An der Seite einer Gauklertruppe
Der König der GauklerIn dem Roman „Der König der Gaukler“ von Andreas Otter befinden wir uns in Schwaben in der Mitte des 14. Jahrhunderts und erleben das Mittelalter aus Sicht einer Gauklertruppe.
Mirjam ist Jüdin, sie hat ...
In dem Roman „Der König der Gaukler“ von Andreas Otter befinden wir uns in Schwaben in der Mitte des 14. Jahrhunderts und erleben das Mittelalter aus Sicht einer Gauklertruppe.
Mirjam ist Jüdin, sie hat ihre Familie bei einem Pogrom verloren. Die Juden werden für die sich ausbreitende Pest in Europa verantwortlich gemacht.
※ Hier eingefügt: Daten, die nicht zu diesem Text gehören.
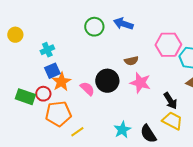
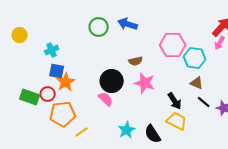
blue square: (52, 71) -> (57, 71), turned 35
pink semicircle: (87, 89) -> (106, 99), moved

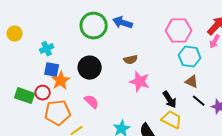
green circle: (99, 27) -> (94, 26), size x1.4
pink hexagon: (173, 45) -> (179, 31), moved
black circle: (112, 81) -> (90, 68), moved
pink semicircle: (106, 99) -> (92, 102), moved

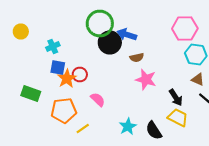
blue arrow: (123, 23) -> (127, 34), moved
black circle: (90, 68) -> (110, 42), moved
red circle: (43, 93) -> (80, 74), moved

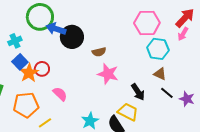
green circle: (100, 24) -> (40, 17), moved
blue arrow: (127, 34) -> (56, 29), moved
blue square: (58, 68) -> (20, 62), turned 35
yellow trapezoid: (178, 118) -> (128, 112), moved

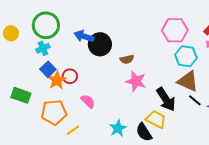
green circle: (40, 17) -> (46, 25), moved
brown triangle: (160, 74) -> (188, 81), size x1.6
black arrow: (138, 92) -> (166, 99), size x1.4

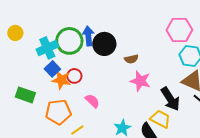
green circle: (46, 25) -> (69, 41), moved
blue arrow: (84, 36) -> (88, 36), turned 66
cyan cross: (43, 48) -> (47, 48), size x1.5
orange star: (57, 80) -> (61, 80), turned -30

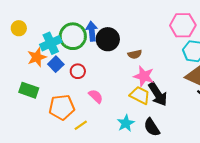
orange star: (61, 80) -> (37, 57), moved, turned -30
black arrow: (170, 99) -> (158, 94), moved
yellow trapezoid: (160, 119) -> (140, 95), moved

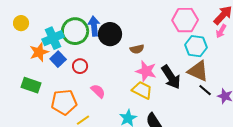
black arrow: (158, 94) -> (171, 77), moved

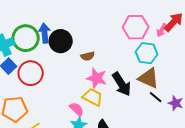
pink arrow: (221, 31) -> (162, 30), moved
red circle: (80, 66) -> (31, 73), size x1.6
pink semicircle: (98, 91) -> (77, 109), moved

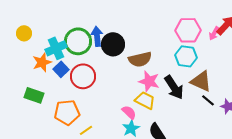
cyan hexagon: (147, 53) -> (186, 56), moved
brown semicircle: (88, 56) -> (140, 59), size x1.6

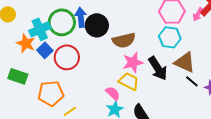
orange star: (42, 62) -> (26, 43), turned -30
pink star: (149, 81) -> (133, 62), turned -30

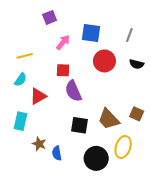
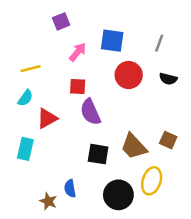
brown star: (39, 144) -> (48, 201), moved

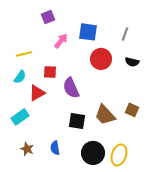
red square: (78, 86) -> (50, 72), moved
cyan rectangle: (25, 149) -> (20, 117), turned 42
yellow ellipse: (152, 181) -> (119, 155), moved
brown star: (48, 201) -> (27, 149), moved

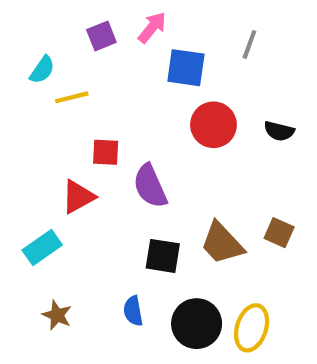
gray line: (125, 34) -> (249, 44), moved
pink arrow: (61, 41) -> (152, 27), moved
yellow line: (24, 54) -> (72, 97), moved
cyan semicircle: (20, 77) -> (42, 70), moved
blue semicircle: (55, 148) -> (133, 311), moved

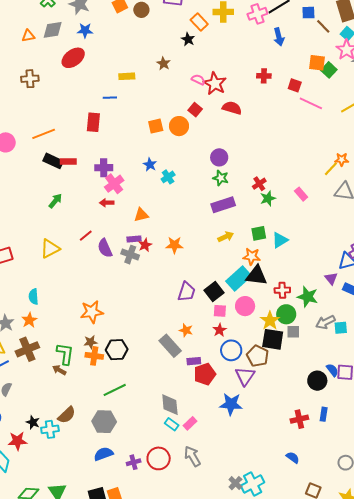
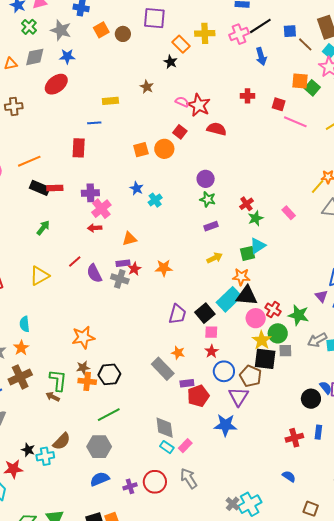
purple rectangle: (223, 205) -> (211, 226), size x0.6
cyan triangle: (280, 240) -> (258, 246), moved
red cross: (282, 290) -> (273, 310), turned 35
pink circle: (245, 306) -> (256, 318), moved

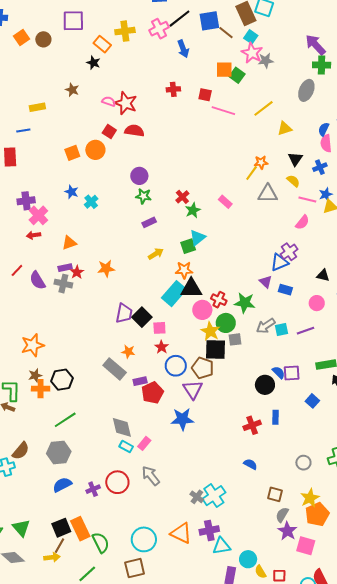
blue square: (290, 31) -> (209, 21), size x1.5
red semicircle: (217, 129) -> (134, 131), moved
black square: (205, 313) -> (142, 317), moved

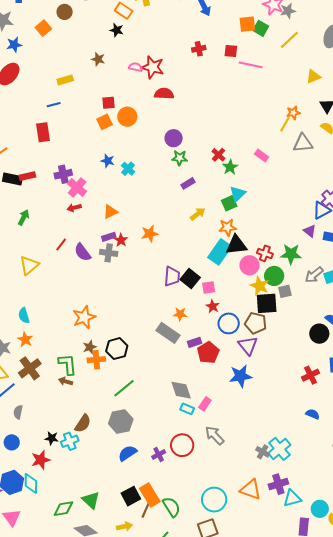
orange square: (21, 37) -> (43, 28), moved
yellow line: (264, 108) -> (289, 40), moved
red square: (109, 131) -> (108, 103), moved, turned -32
brown line: (59, 546) -> (146, 510), moved

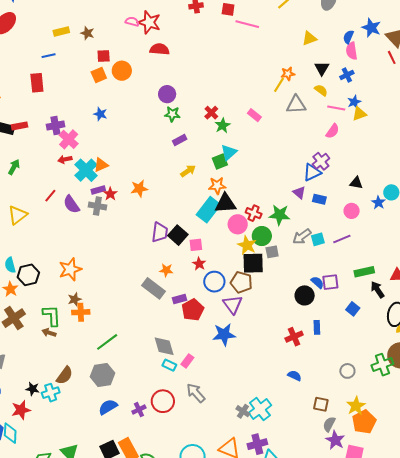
brown star: (98, 59) -> (87, 33), moved
cyan cross: (128, 169) -> (86, 170), moved, size x1.6
black hexagon: (117, 349) -> (28, 275), moved

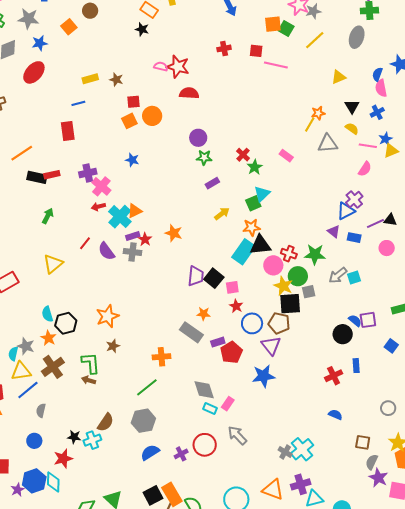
orange star: (139, 188) -> (174, 233), turned 30
purple line: (342, 239) -> (375, 224), moved
orange cross: (81, 312) -> (161, 357), moved

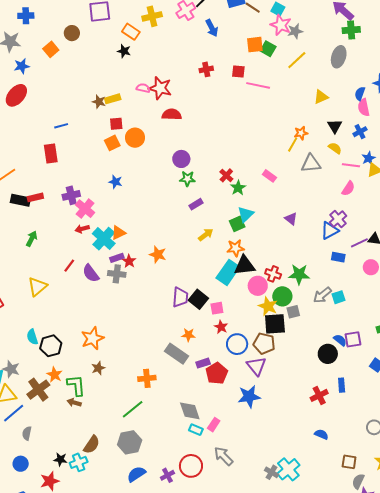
yellow rectangle: (90, 79) -> (113, 99), moved
purple triangle: (334, 231) -> (291, 219), moved
orange star: (48, 338) -> (55, 375), moved

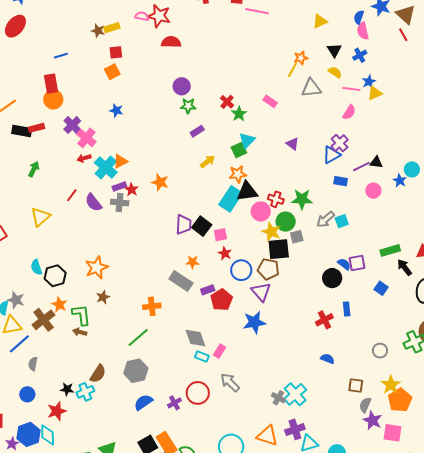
orange circle: (135, 138) -> (53, 99), moved
purple cross: (71, 195) -> (72, 125), turned -30

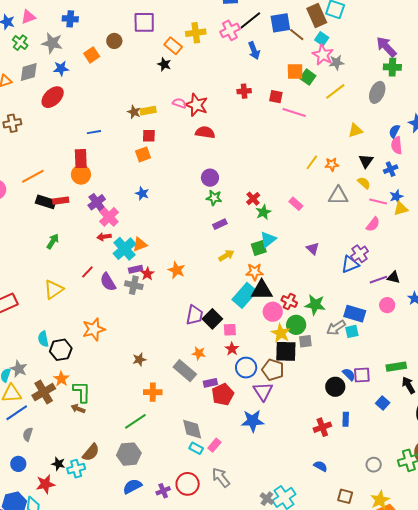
yellow line: (293, 70) -> (312, 162), moved
blue rectangle: (341, 181) -> (355, 314), moved, size x1.5
orange star: (97, 268) -> (94, 329), moved
brown star: (103, 297) -> (139, 359), moved

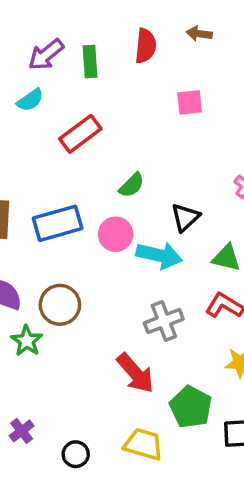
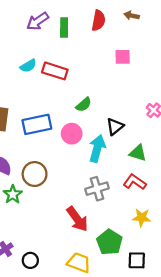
cyan semicircle: (30, 100) -> (28, 66), moved
red rectangle: (80, 134) -> (55, 71), turned 50
cyan arrow: (159, 255) -> (97, 148), turned -92
black circle: (76, 454) -> (30, 260), moved

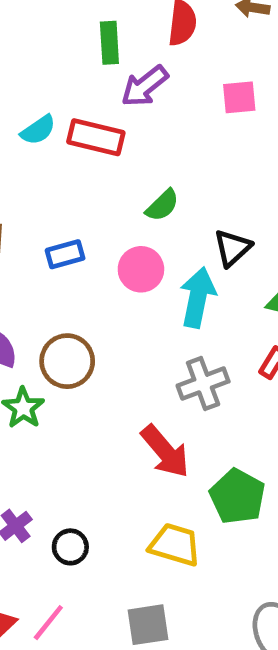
purple arrow: (38, 21) -> (145, 86), moved
blue rectangle: (37, 124) -> (65, 254), size x0.6

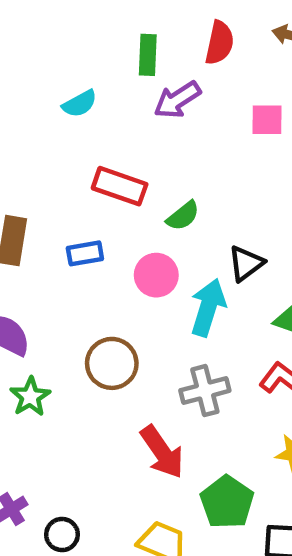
cyan semicircle: (38, 130) -> (80, 104), moved
red rectangle: (96, 137) -> (120, 186), moved
brown circle: (67, 361) -> (112, 363), moved

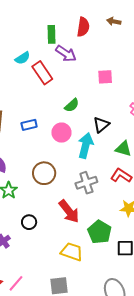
purple arrow: (177, 100) -> (66, 54), turned -110
pink square: (267, 120) -> (105, 77), moved
red rectangle: (120, 186) -> (42, 73), moved, turned 40
black circle: (62, 535) -> (29, 222), moved

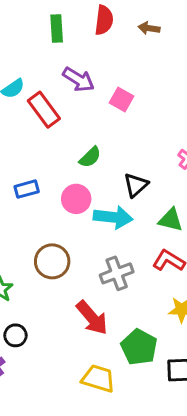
red semicircle: (83, 27) -> (104, 20), moved
green rectangle: (51, 34) -> (57, 28), moved
pink square: (105, 77) -> (122, 100), moved, turned 35
cyan arrow: (86, 146) -> (113, 217), turned 85
black circle: (29, 222) -> (15, 335), moved

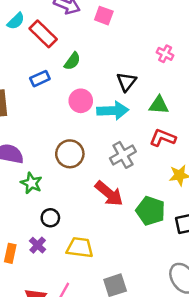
green semicircle: (90, 157) -> (72, 61), moved
blue rectangle: (27, 189) -> (40, 79), moved
yellow trapezoid: (98, 379) -> (80, 248), moved

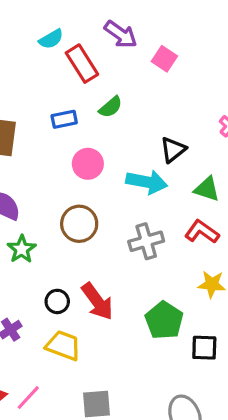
pink circle: (81, 101) -> (88, 164), moved
red arrow: (109, 194) -> (97, 301), moved
black circle: (50, 218) -> (57, 301), moved

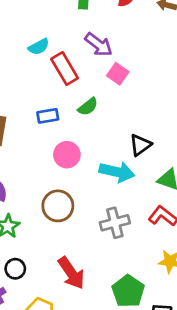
pink square: (164, 59) -> (118, 74), moved
black circle: (57, 301) -> (15, 269), moved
Die Judenviertel werden angezündet und die Juden getötet. Mirjam konnte entkommen und findet bei einer Gauklertruppe Unterschlupf. Sie lernt dort das Kartenlegen und wird damit ein Teil der Gruppe. Um nicht als Jüdin aufzufallen, die noch immer verfolgt werden, nennt sie sich nun Anna.
Simon hat seine Familie ebenfalls bei einem Brand verloren und ist von da an auf sich gestellt. Nachdem er einige Zeit bei einem Köhler unterkommen konnte, schließt er sich der Gauklertruppe an, in der auch Mirjam lebt. Er lernt die Kunst des Feuerspuckens und wird einer der besten Feuerspucker seiner Zeit.
Meinung:
Die Geschichte wird größtenteils aus Sicht von Simon und Mirjam in der 3. Person, also einem personalen Erzähler erzählt. Trotz dieser Erzählform, konnte ich schnell eine Verbindung zu Simon und Mirjam aufbauen. Der Autor lässt sich Zeit uns Simon und Mirjam näherzubringen. Er erzählt aus ihrem Alltag und ihren Familien. Sie sind mir beide schnell ans Herz gewachsen und ich habe mit ihnen mitgefiebert.
Was dem Autor wunderbar gelungen ist, ist das Mittelalter lebendig werden zu lassen. Sein Schreibstil ist flüssig und angenehm zu lesen. Er schafft es durch seine bildliche Sprache diese Zeit so lebendig werden zu lassen, dass man glaubt wirklich dort zu sein.
Er beschreibt das jüdische Leben zu dieser Zeit, lässt immer wieder hebräische Wörter und Sätze einfließen, die das Ganze noch glaubwürdiger werden lassen. Er spricht auch von der „Judensau“, einem Bildnis, das die Juden verunglimpft und noch heute an diversen Gebäuden und Kirchen zu sehen ist - unter anderem am Kölner Dom. Der Autor beschreibt aber auch erschreckend realistisch die Ausgrenzung und die Verfolgung der Juden bereits im Mittelalter.
Die Pest begleitet uns die ganze Geschichte über. In jeder Stadt, die die Gaukler betreten, sieht man die Leichenkarren und die Gruben, in denen die Toten verbrannt werden. Die Menschen dort leben mit der Seuche und der Autor schafft eine bedrückende Atmosphäre. Man kann den Wacholder und den Weihrauch förmlich riechen, die als Schutz vor der Seuche verbrannt werden.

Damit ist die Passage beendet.